Statistical analysis
All continuous data were expressed as the means ± standard error of the mean. The densitometry was realized using Gel-Pro 32 analyzer and the statistical software used was GraphPad Prism5. Differences between groups were evaluated using unpaired Student's t-test or one-way analysis of variance (ANOVA) and Bonferroni post hoc test. P<0.05 was considered to indicate a statistically significant difference.
Results
S1P attenuates TAC-induced cardiac dysfunction in mice
To determine the effects of S1P on cardiac performance, heart tissues obtained from the various groups underwent hemodynamic and echocardiographic assessments. The results demonstrated that, compared with in the TAC group, maximal slope of systolic pressure increment and minimal slope of diastolic pressure decrement were consistently increased in the TAC + S1P group; there were no significant alterations in heart rate between the groups (Table I). Enlargement of ventricular chambers at end-systole and end-diastole, and decreased EF and FS were observed following TAC, thus indicating impaired cardiac function. Conversely, compromised cardiac function was significantly improved following S1P treatment (Table I). These data indicated that S1P may ameliorate TAC-induced cardiac function deterioration.
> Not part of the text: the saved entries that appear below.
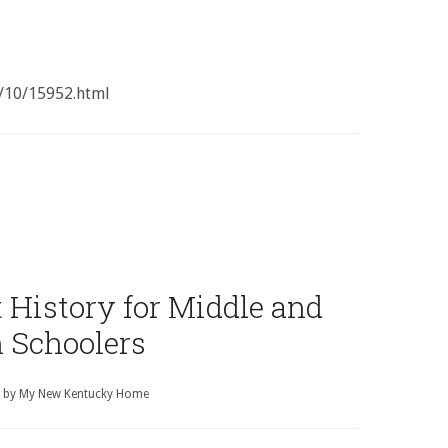
/10/15952.html
History for Middle and
 Schoolers
by
My New Kentucky Home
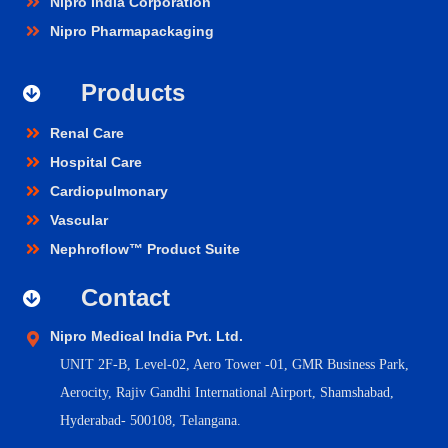
Nipro India Corporation
Nipro Pharmapackaging
Products
Renal Care
Hospital Care
Cardiopulmonary
Vascular
Nephroflow™ Product Suite
Contact
Nipro Medical India Pvt. Ltd.
UNIT 2F-B,
Level-02, Aero Tower -01, GMR Business Park,
Aerocity, Rajiv Gandhi International Airport, Shamshabad,
Hyderabad- 500108, Telangana.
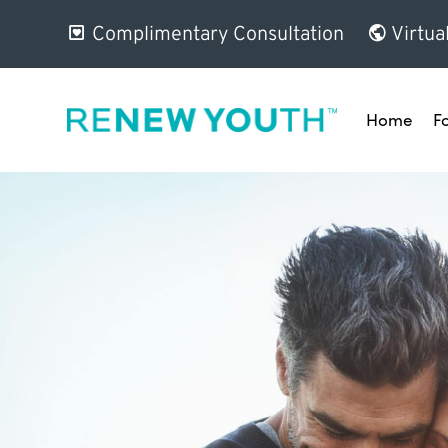
Complimentary Consultation
Virtua
Home
F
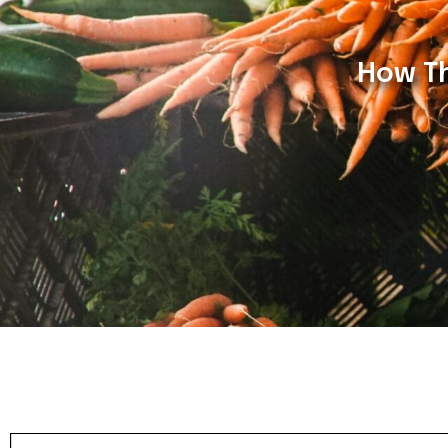
How Th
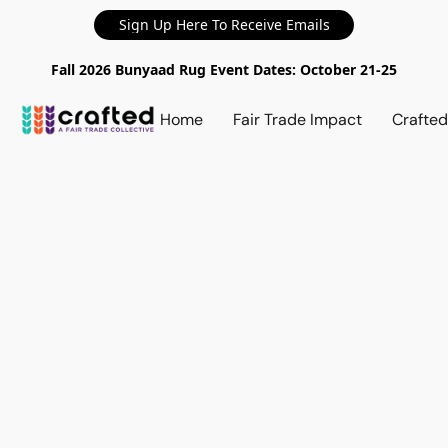
Sign Up Here To Receive Emails
Fall 2026 Bunyaad Rug Event Dates: October 21-25
Home
Fair Trade Impact
Crafte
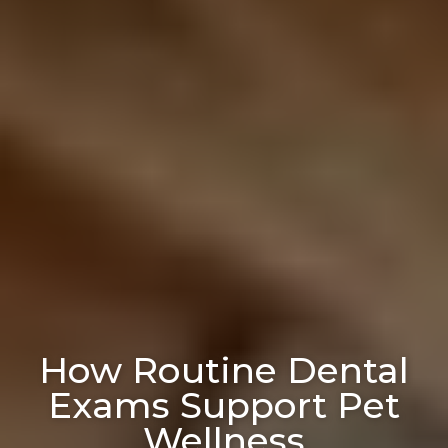
How Routine Dental
Exams Support Pet
Wellness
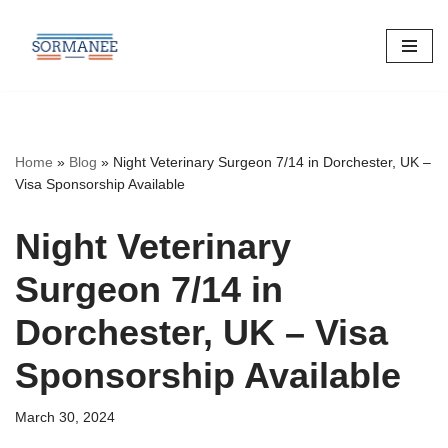
Skip
to
content
Home
»
Blog
»
Night Veterinary Surgeon 7/14 in Dorchester, UK –
Visa Sponsorship Available
Night Veterinary
Surgeon 7/14 in
Dorchester, UK – Visa
Sponsorship Available
March 30, 2024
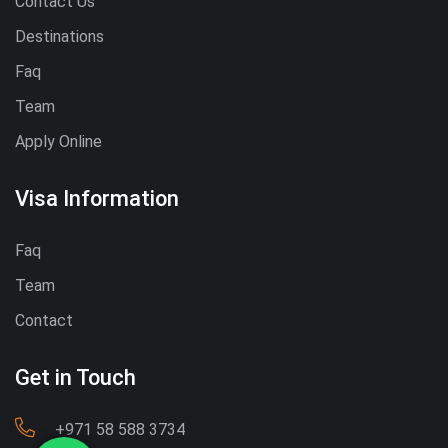
Contact Us
Destinations
Faq
Team
Apply Online
Visa Information
Faq
Team
Contact
Get in Touch
‪+971 58 588 3734‬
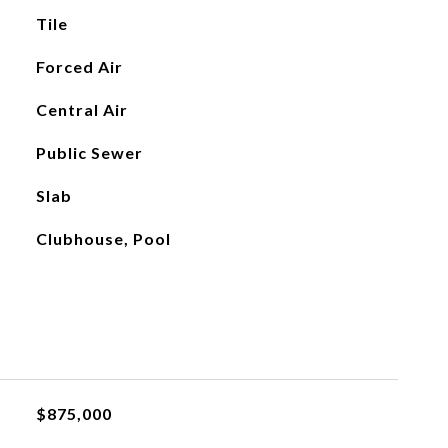
Tile
Forced Air
Central Air
Public Sewer
Slab
Clubhouse, Pool
$875,000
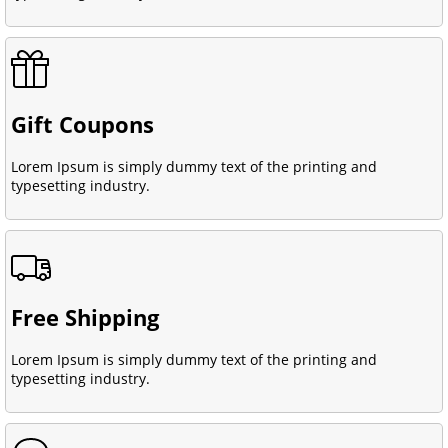
Gift Coupons
Lorem Ipsum is simply dummy text of the printing and
typesetting industry.
Free Shipping
Lorem Ipsum is simply dummy text of the printing and
typesetting industry.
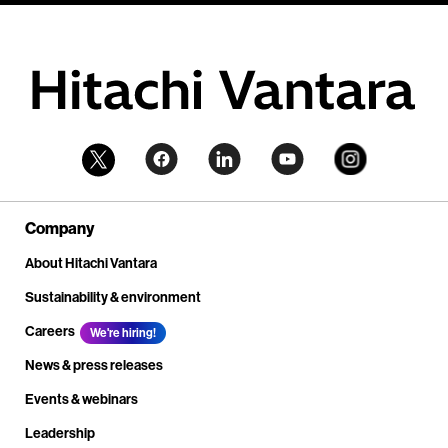
Company
About Hitachi Vantara
Sustainability & environment
Careers
We're hiring!
News & press releases
Events & webinars
Leadership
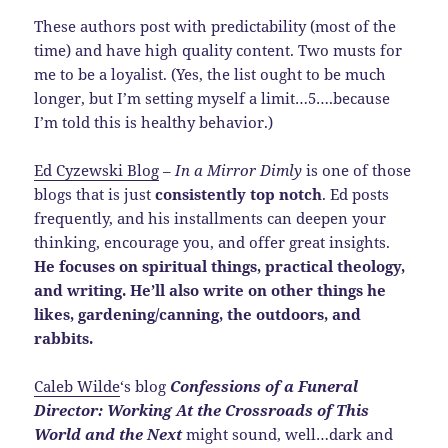
These authors post with predictability (most of the
time) and have high quality content. Two musts for
me to be a loyalist. (Yes, the list ought to be much
longer, but I’m setting myself a limit…5….because
I’m told this is healthy behavior.)
Ed Cyzewski Blog
–
In a Mirror Dimly
is one of those
blogs that is just
consistently top notch
. Ed posts
frequently, and his installments can deepen your
thinking, encourage you, and offer great insights.
He focuses on spiritual things, practical theology,
and writing. He’ll also write on other things he
likes, gardening/canning, the outdoors, and
rabbits.
Caleb Wilde
‘s blog
Confessions of a Funeral
Director: Working At the Crossroads of This
World and the Next
might sound, well…dark and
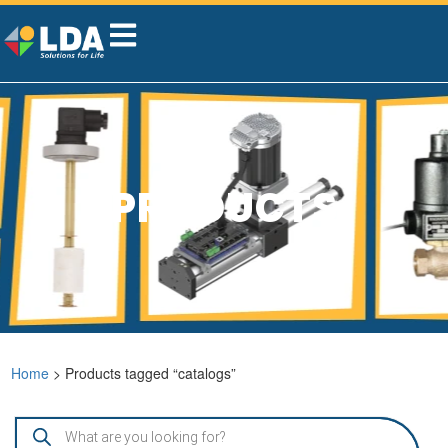
PRODUCTS
Home
> Products tagged “catalogs”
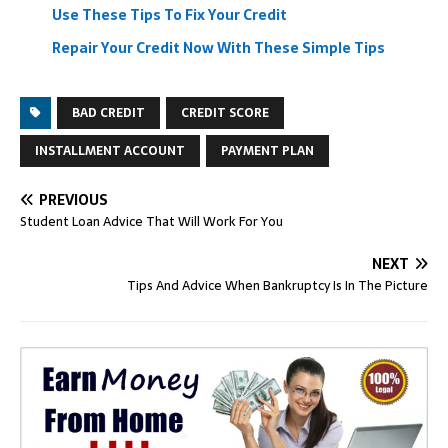
Use These Tips To Fix Your Credit
Repair Your Credit Now With These Simple Tips
BAD CREDIT
CREDIT SCORE
INSTALLMENT ACCOUNT
PAYMENT PLAN
PREVIOUS
Student Loan Advice That Will Work For You
NEXT
Tips And Advice When Bankruptcy Is In The Picture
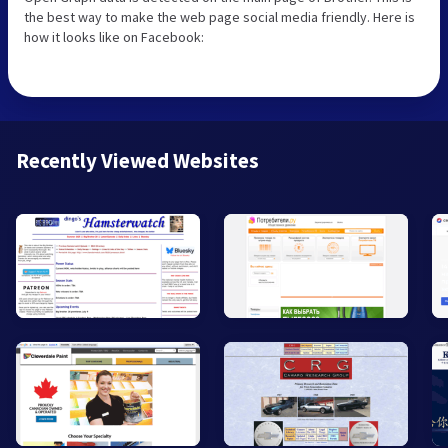
the best way to make the web page social media friendly. Here is
how it looks like on Facebook:
Recently Viewed Websites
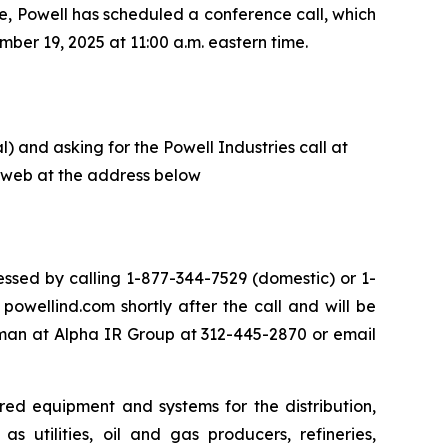
e, Powell has scheduled a conference call, which
ber 19, 2025 at 11:00 a.m. eastern time.
) and asking for the Powell Industries call at
he web at the address below
ssed by calling 1-877-344-7529 (domestic) or 1-
owellind.com shortly after the call and will be
eman at Alpha IR Group at 312-445-2870 or email
red equipment and systems for the distribution,
s utilities, oil and gas producers, refineries,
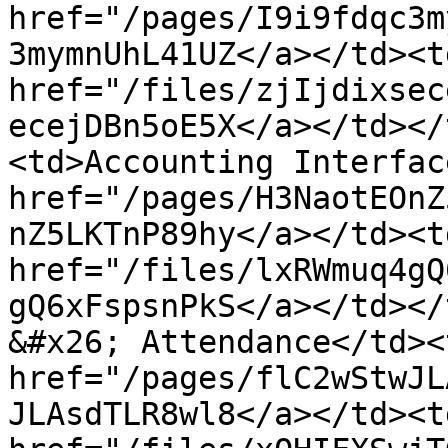
href="/pages/I9i9fdqc3m
3mymnUhL41UZ</a></td><td
href="/files/zjIjdixsec
ecejDBn5oE5X</a></td></
<td>Accounting Interfac
href="/pages/H3NaotEOnZ
nZ5LKTnP89hy</a></td><td
href="/files/lxRWmuq4gQ
gQ6xFspsnPkS</a></td></
&#x26; Attendance</td><
href="/pages/flC2wStwJL
JLAsdTLR8wl8</a></td><td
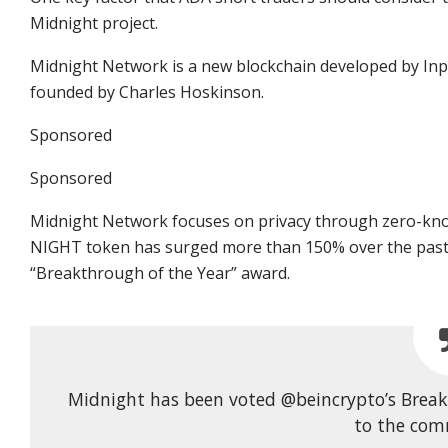
Midnight project.
Midnight Network is a new blockchain developed by Inp
founded by Charles Hoskinson.
Sponsored
Sponsored
Midnight Network focuses on privacy through zero-kno
NIGHT token has surged more than 150% over the past 
“Breakthrough of the Year” award.
Midnight has been voted @beincrypto’s Breakt
to the com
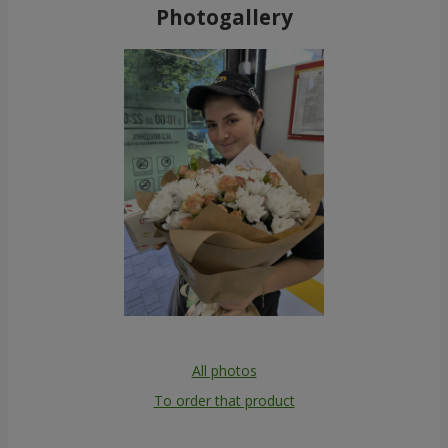
Photogallery
All photos
To order that product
S1P treatment prevents the development of TAC-induced cardiac hypertrophy and reduces the expression of cardiac hypertrophic proteins in mice
To determine the effects of S1P on cardiac hypertrophy, heart weight (HW)/body weight (BW) ratios and cardiac morphology were compared in mice under various treatment conditions. Heart size and HW/BW ratios were markedly increased in the TAC group; however, in TAC mice treated with S1P, these parameters were reduced to normal levels (Fig. 2A and B). Consistent findings were observed when paraffin-embedded heart sections were stained with H&E and FITC-conjugated wheat germ agglutinin to evaluate cardiac hypertrophy. The TAC group exhibited larger sizes of cardiomyocytes compared with in the sham group, whereas the TAC + S1P group exhibited similar sizes as the sham group (Fig. 2C–F).
To determine whether TAC induced upregulation of cardiac hypertrophic proteins, western blot analysis was performed to examine the expression levels of ANP, BNP and β-MHC. The results revealed that TAC increased the expression of these proteins; however, S1P treatment inhibited the expression of these proteins (Fig. 2G and H).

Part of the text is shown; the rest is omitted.